Observations on Rodney Atkinson’s article ‘The May Withdrawal Treaty would be a disaster and could not be renegotiatied‘  which was published on his site ‘Freenations’.

 

Treaties are stipulated between sovereign states, normally. If one of the parties decides to resile unilaterally, there is nothing much the other one can do about it, unless it is prepared to invade the other and re-impose observance with armed force.

Laws can only be considered really binding if they have not only courts to arbitrate, but effective enforcement agencies, ie with police and prisons and the ability to inflict hurtful penalties, on those who break them. These are the attributes of sovereign states alone. There is therefore no such thing as “international law”.

Civil laws need to be underpinned by criminal law, for a civil court can only inflict pecuniary penalties, but if the party concerned refuses to pay up, criminal-law provisions will be needed in order to send in hobnailed-booted enforcers in order to bend him to their will, by taking away his property, and if he resists, sending him to prison.

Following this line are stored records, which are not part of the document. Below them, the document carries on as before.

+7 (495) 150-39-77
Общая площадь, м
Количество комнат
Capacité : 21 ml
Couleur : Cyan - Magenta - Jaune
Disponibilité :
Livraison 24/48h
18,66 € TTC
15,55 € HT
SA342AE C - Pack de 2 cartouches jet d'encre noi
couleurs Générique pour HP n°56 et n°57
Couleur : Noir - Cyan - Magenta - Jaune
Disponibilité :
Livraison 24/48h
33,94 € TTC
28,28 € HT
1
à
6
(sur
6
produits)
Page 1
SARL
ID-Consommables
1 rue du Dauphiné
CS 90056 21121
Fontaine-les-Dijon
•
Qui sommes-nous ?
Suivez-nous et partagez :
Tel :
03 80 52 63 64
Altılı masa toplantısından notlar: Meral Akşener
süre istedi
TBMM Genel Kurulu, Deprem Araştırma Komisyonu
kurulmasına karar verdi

If a person breaks the law of the land, he can expect to suffer physical consequences, such as prison. A treaty does not have this force of law. It is more like a gentleman’s agreement. If one party breaches it, they may expect to suffer some – debatable – loss of reputation or credibility, but no more.

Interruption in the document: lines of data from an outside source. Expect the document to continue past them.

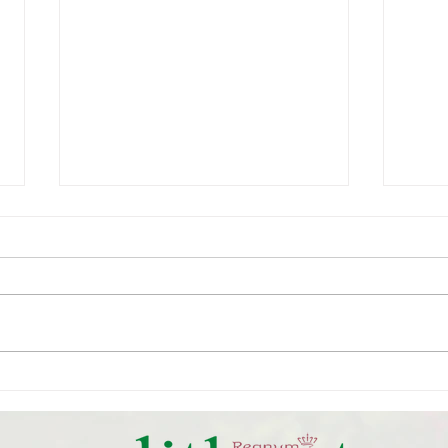
31.05.2026 / 07.06.2026
Dene
Genel Kurul Bildirimidir
Deni
mesn
Kurul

Under the bedrock provision of the British Constitution, to wit, that No Parliament Can Bind Its Successors, if one Parliament ratifies a bad Treaty, the next Parliament is at liberty to revoke it, unilaterally. It does not require the consent of the other Party to that Treaty, nor does it have to follow any particular procedure laid down by that Treaty.

The EU treaties are exceptional in that their ultimate aim is to unite and dissolve a number of sovereign states into one single State – the United State of Europe. To do this effectively, they will need not only a court – the ECJ, which they have already – but enforcement agencies which are able to enforce the decisions of the Court on recalcitrants. This is why they will need a beefed-up Europol, the European Gendarmerie Force and ultimately a European Army, under central command and control from Brussels, in order for a European State to exist. As long as the means of hard, violent, physical enforcement are controlled by the existing national states, the European State cannot exist.

This is why, with this danger in mind, over the years I have focussed on the Corpus Juris project for a single all-EU criminal code with a European Public Prosecutor, the European Arrest Warrant which is the first step towards Corpus Juris, and the nascent Eurogendarmerie.

I have shouted myself hoarse in trying to flag up Theresa May’s incredibly dangerous statement to the Commons when Home Secretary in June 2012, that “of course” she would welcome “special intervention units from our European allies (ie the Eurogendarmerie) onto British soil” if she “saw the need”. Alas, to no avail, no other commentators have picked this theme up, so far.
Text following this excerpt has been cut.